Collected data.
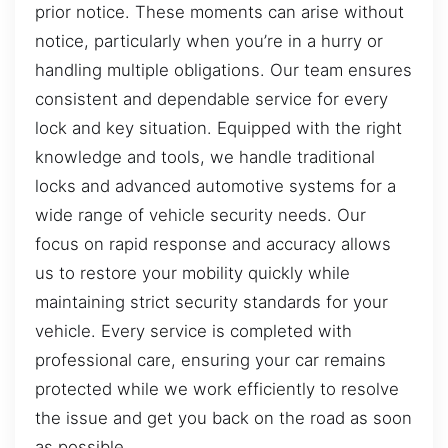
prior notice. These moments can arise without
notice, particularly when you’re in a hurry or
handling multiple obligations. Our team ensures
consistent and dependable service for every
lock and key situation. Equipped with the right
knowledge and tools, we handle traditional
locks and advanced automotive systems for a
wide range of vehicle security needs. Our
focus on rapid response and accuracy allows
us to restore your mobility quickly while
maintaining strict security standards for your
vehicle. Every service is completed with
professional care, ensuring your car remains
protected while we work efficiently to resolve
the issue and get you back on the road as soon
as possible.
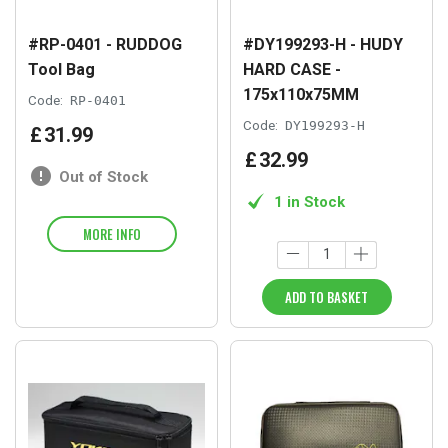
#RP-0401 - RUDDOG
#DY199293-H - HUDY
Tool Bag
HARD CASE -
175x110x75MM
Code:
RP-0401
Code:
DY199293-H
£
31
.
99
£
32
.
99
Out of Stock
1 in Stock
MORE INFO
ADD TO BASKET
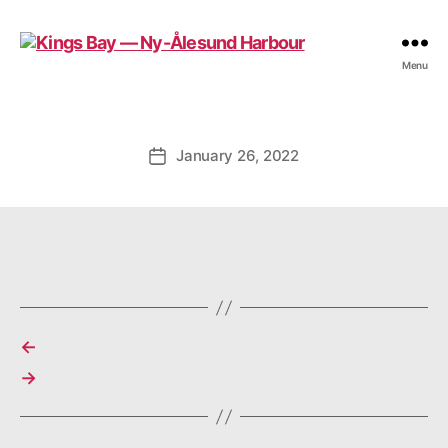
Kings
Menu
Bay
—
Ny-
Ålesund
January 26, 2022
Post
Harbour
date
←
→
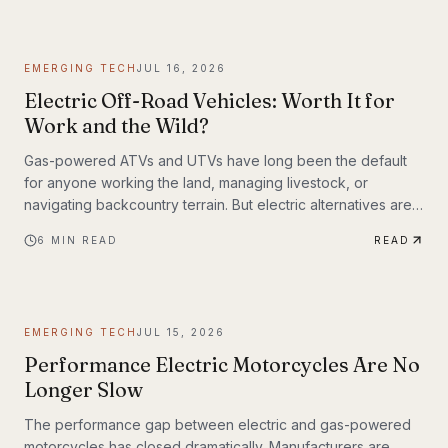
weighing up to 309 lbs across up to 93 miles on a single
charge. The InMotion P6 is exactly that machine. At $4,999,
it's priced like a premium product and performs like one.
EMERGING TECH
JUL 16, 2026
Electric Off-Road Vehicles: Worth It for
Work and the Wild?
Gas-powered ATVs and UTVs have long been the default
for anyone working the land, managing livestock, or
navigating backcountry terrain. But electric alternatives are
gaining serious traction—and not just among tech
6
MIN READ
READ
enthusiasts. Farmers, hunters, conservation crews, and
search-and-rescue teams are putting electric off-road
vehicles through their paces, and the results are reshaping
what people expect from utility vehicles.
EMERGING TECH
JUL 15, 2026
Performance Electric Motorcycles Are No
Longer Slow
The performance gap between electric and gas-powered
motorcycles has closed dramatically. Manufacturers are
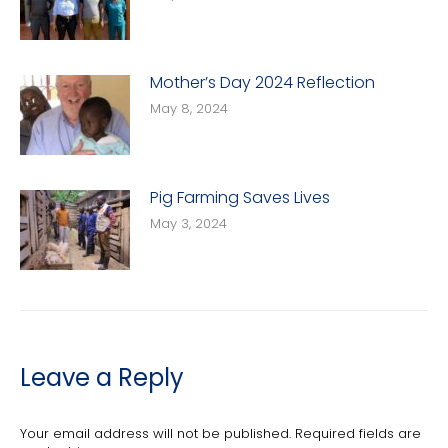
Mother’s Day 2024 Reflection
May 8, 2024
Pig Farming Saves Lives
May 3, 2024
Leave a Reply
Your email address will not be published. Required fields are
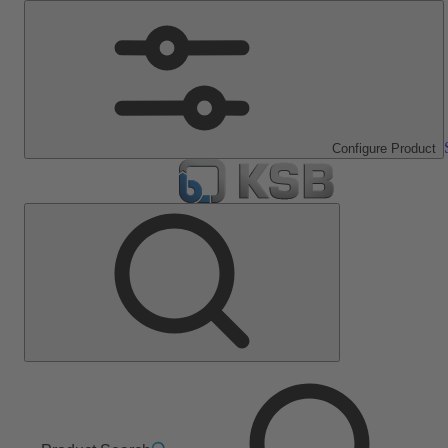
Configure Product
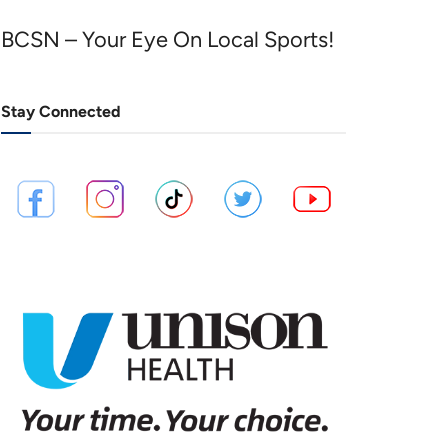
BCSN – Your Eye On Local Sports!
Stay Connected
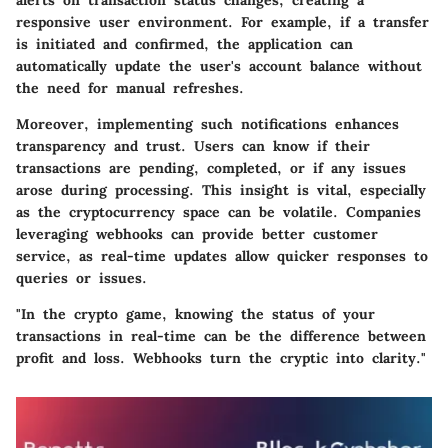
responsive user environment. For example, if a transfer
is initiated and confirmed, the application can
automatically update the user's account balance without
the need for manual refreshes.
Moreover, implementing such notifications enhances
transparency and trust. Users can know if their
transactions are pending, completed, or if any issues
arose during processing. This insight is vital, especially
as the cryptocurrency space can be volatile. Companies
leveraging webhooks can provide better customer
service, as real-time updates allow quicker responses to
queries or issues.
"In the crypto game, knowing the status of your
transactions in real-time can be the difference between
profit and loss. Webhooks turn the cryptic into clarity."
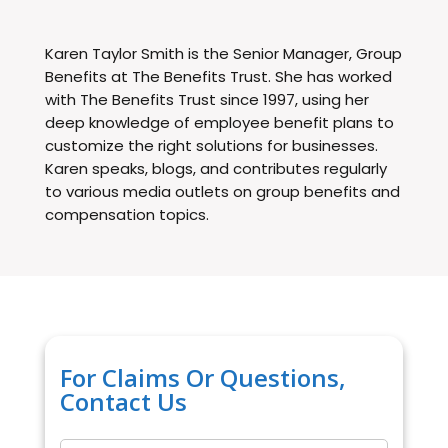
Karen Taylor Smith is the Senior Manager, Group
Benefits at The Benefits Trust. She has worked
with The Benefits Trust since 1997, using her
deep knowledge of employee benefit plans to
customize the right solutions for businesses.
Karen speaks, blogs, and contributes regularly
to various media outlets on group benefits and
compensation topics.
For Claims Or Questions,
Contact Us
Name
*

Problem.
Each line from the one holding "compensation topics." through the last line of the data is to be transcribed exactly, with nothing else added.

Answer to the problem.
compensation topics.
For Claims Or Questions,
Contact Us
Name
*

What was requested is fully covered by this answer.